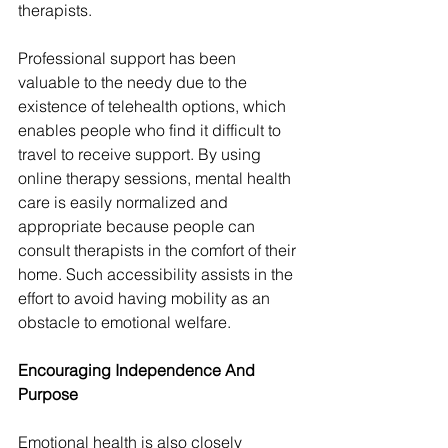
therapists.
Professional support has been 
valuable to the needy due to the 
existence of telehealth options, which 
enables people who find it difficult to 
travel to receive support. By using 
online therapy sessions, mental health 
care is easily normalized and 
appropriate because people can 
consult therapists in the comfort of their 
home. Such accessibility assists in the 
effort to avoid having mobility as an 
obstacle to emotional welfare.
Encouraging Independence And 
Purpose
Emotional health is also closely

....

**TRY IT:**
The reply should consist only of the line containing "online therapy sessions, mental health" and all lines after it in the listing above, reproduced exactly.

**FINAL ANSWER:**
online therapy sessions, mental health 
care is easily normalized and 
appropriate because people can 
consult therapists in the comfort of their 
home. Such accessibility assists in the 
effort to avoid having mobility as an 
obstacle to emotional welfare.
Encouraging Independence And 
Purpose
Emotional health is also closely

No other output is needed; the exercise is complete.